“Well, here’s another thing,” Jimmie explained. “When I went out to look for you, I gave the ‘help’ smoke signal from the top of a granite rock in the pines. In five minutes after the columns of smoke became large enough to be seen at a distance, the signal was answered from the north, it seemed to me from the vicinity of the old mission. Now, of course, you didn’t send out that signal.”
“I rather think not,” smiled Ned.
“Then it was sent up by this crooked messenger boy with the intention of getting us out to look for you. He believed, of course, that we would regard the call for help as coming from you and rush away from camp.”
“Don’t be too sure of that,” warned Ned. “There’s something about that boy I rather like. Besides, he really is a member of the Wolf Patrol, New York.”
“My own patrol?” exclaimed Jimmie. “I never saw him at the club room. He told me that he belonged to the Wolf Patrol, but I didn’t believe it. I think he’s a fake.”

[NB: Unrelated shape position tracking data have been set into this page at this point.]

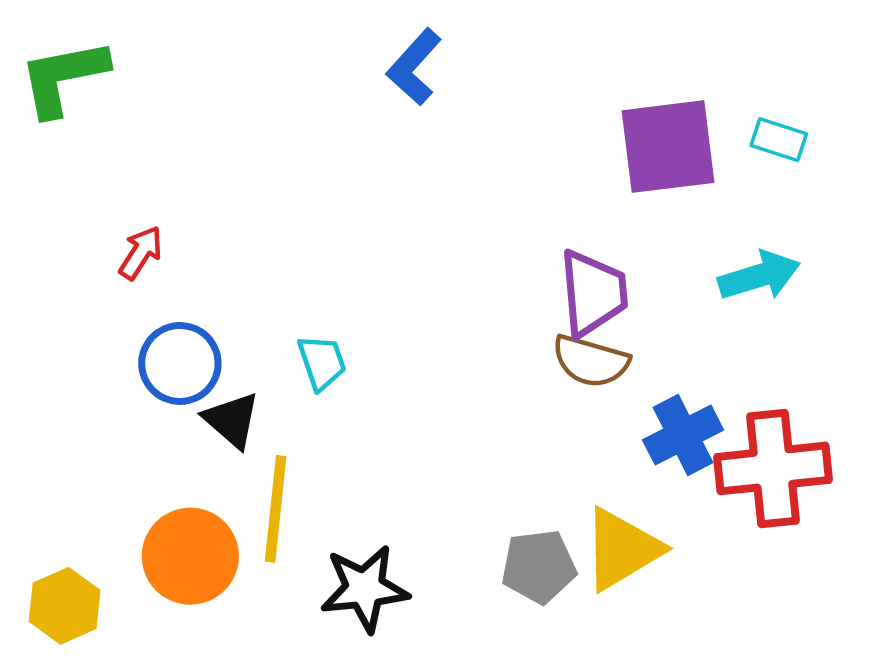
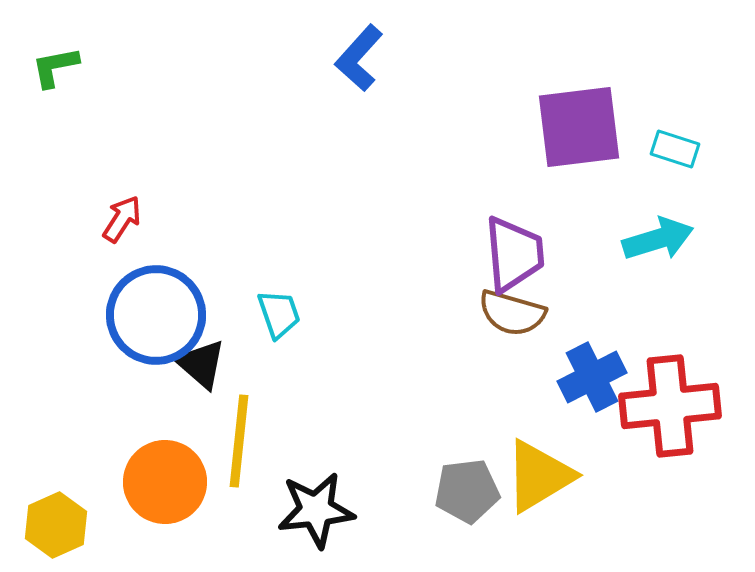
green L-shape: (63, 77) -> (55, 67), size x0.6
cyan rectangle: (779, 140) -> (675, 149), moved
blue circle: (180, 363) -> (156, 315), size x1.4

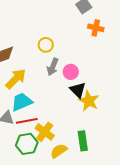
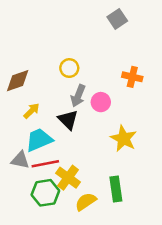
orange cross: (96, 28) -> (132, 77), moved
yellow arrow: (16, 79) -> (31, 111), size x0.6
black triangle: (78, 90) -> (68, 120), moved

“Time alone will tell,” answered Ned. “I’m going to believe in the boy until I get some positive proof that he really is crooked.”
Jimmie was about to continue the argument when a succession of shrieks and calls for help came from the forest on the slope below.
“Now, what’s that?” demanded Jimmie. “That isn’t any of our boys!”
“Help! Help! Help!” cried the voice.
“No,” Ned agreed, “our boys don’t make a racket like that.”